TERAMO Mercoledì 27 Novembre 2019

Bellante. Dopo 39 anni si conclude la controversia giudiziale con gli eredi Foschi per l’esproprio dei terreni

Il Comune di Bellante informa che si è conclusa, dopo oltre 39 anni, la controversia giudiziale tra lo stesso e gli eredi dei signori Foschi Esaù e Michele, per gli espropri dei terreni dove sorgono la Scuola Materna e l’Asilo Nido a Bellante Stazione che saranno liquidati a saldo con l’importo di 90.000 euro.

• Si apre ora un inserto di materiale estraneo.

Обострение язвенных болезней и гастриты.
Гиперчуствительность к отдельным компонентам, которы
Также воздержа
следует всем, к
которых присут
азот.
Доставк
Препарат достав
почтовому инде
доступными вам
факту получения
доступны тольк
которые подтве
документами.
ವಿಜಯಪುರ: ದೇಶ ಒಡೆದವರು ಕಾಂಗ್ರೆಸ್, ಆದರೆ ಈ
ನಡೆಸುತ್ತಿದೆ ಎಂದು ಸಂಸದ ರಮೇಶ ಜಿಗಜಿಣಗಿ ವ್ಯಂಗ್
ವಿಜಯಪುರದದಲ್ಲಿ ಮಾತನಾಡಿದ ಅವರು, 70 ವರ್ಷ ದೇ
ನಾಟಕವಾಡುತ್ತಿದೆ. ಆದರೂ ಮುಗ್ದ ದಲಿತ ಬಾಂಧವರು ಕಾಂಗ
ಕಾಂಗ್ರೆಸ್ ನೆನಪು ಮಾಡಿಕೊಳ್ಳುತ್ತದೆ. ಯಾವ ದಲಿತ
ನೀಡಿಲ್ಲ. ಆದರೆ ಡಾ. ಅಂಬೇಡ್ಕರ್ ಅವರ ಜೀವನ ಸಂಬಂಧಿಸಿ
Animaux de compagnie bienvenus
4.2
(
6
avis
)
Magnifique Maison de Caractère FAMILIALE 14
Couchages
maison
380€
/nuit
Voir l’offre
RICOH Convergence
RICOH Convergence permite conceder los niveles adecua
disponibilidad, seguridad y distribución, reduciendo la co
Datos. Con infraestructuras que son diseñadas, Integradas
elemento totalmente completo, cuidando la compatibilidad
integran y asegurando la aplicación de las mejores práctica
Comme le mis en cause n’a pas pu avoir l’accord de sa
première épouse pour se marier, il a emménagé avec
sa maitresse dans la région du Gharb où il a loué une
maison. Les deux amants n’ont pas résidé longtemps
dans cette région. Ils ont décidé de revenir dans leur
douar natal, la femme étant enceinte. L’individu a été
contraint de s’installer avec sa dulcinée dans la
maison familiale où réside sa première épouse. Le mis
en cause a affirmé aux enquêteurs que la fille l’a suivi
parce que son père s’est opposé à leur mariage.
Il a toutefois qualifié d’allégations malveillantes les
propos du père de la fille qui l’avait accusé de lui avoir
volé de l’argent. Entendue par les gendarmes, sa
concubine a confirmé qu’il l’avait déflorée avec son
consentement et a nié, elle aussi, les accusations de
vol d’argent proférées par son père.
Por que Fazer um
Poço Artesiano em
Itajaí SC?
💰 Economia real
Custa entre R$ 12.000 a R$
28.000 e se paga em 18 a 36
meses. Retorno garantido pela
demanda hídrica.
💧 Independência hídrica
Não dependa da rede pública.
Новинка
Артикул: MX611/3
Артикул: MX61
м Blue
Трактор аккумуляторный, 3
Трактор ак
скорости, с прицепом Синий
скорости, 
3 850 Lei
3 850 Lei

“Si tratta di un accordo sofferto, che ci ha visti impegnati molto tempo in un confronto contraddistinto da una iniziale reciproca diffidenza, ma che poi, grazie al pieno rispetto che le parti hanno sempre mostrato nei confronti delle contrapposte visioni, ci ha condotti ad un risultato oserei direi storico” dichiara il Sindaco di Bellante, Giovanni Melchiorre. “L’esproprio Foschi è stato tema costante delle ultime quattro, cinque campagne elettorali, e noi siamo finalmente riusciti, con questo accordo, a relegarlo nell’album dei ricordi del passato del nostro Comune, ottenendo addirittura dagli interessati uno “sconto” di 19.768 euro sugli importi da pagare a saldo degli oneri di espropriazione per i terreni in questione”. 

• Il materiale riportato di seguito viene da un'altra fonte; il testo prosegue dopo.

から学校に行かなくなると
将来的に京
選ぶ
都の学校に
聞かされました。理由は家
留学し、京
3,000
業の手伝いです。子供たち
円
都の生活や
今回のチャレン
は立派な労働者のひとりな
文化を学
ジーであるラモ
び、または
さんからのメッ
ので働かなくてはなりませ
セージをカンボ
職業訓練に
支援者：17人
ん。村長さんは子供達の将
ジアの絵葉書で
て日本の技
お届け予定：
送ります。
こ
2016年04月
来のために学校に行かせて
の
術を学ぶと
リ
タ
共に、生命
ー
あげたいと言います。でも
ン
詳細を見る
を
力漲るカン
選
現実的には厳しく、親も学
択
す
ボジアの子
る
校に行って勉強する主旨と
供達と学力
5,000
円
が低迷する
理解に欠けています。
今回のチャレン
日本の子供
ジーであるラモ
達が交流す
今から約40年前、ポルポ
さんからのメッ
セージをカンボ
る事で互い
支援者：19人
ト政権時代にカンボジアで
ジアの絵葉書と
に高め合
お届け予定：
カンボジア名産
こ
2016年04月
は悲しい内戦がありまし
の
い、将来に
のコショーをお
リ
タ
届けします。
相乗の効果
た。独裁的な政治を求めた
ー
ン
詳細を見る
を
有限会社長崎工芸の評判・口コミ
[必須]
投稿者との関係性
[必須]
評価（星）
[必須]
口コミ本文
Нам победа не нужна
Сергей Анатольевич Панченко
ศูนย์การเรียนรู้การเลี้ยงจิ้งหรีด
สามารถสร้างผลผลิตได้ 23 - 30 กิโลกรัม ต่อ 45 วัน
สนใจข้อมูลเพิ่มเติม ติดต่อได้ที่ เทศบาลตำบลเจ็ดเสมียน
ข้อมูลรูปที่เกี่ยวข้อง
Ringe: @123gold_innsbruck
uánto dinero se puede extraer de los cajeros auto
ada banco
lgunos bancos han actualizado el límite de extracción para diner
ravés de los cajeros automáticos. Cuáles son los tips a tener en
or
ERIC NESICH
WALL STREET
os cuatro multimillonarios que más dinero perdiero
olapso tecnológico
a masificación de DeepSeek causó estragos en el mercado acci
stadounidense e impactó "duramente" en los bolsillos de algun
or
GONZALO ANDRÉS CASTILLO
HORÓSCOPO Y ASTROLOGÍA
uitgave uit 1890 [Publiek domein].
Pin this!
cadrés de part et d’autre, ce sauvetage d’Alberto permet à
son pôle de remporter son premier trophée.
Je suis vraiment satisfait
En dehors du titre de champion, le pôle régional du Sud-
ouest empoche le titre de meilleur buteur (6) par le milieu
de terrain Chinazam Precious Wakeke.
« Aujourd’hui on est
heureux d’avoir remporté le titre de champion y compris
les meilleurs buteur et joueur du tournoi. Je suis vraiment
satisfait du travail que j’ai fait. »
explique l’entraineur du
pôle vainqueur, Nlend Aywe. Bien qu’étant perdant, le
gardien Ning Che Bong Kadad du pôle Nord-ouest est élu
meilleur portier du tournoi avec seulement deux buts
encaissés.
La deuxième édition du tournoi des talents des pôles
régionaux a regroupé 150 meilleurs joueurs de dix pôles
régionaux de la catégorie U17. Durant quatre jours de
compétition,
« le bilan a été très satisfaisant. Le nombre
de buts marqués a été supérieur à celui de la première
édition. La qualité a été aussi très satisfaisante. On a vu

“Tale risultato – conclude il primo cittadino –  è frutto della disponibilità dei signori Foschi e del valido contributo professionale dei loro legali, il Prof. Guglielmo Marconi e l’Avv. Gabriella Zuccarini, e degli avvocati del Comune, Carlo e Luca Scarpantoni, e dimostra ancora una volta la capacità di questa Amministrazione di saper dialogare, anche in condizioni rese complesse dal tempo trascorso nell’incomprensione, per il bene della collettività, dando risoluzione a controversie che, ove portate ulteriormente avanti, avrebbero comportato altri ingenti esborsi a danno delle casse comunali”.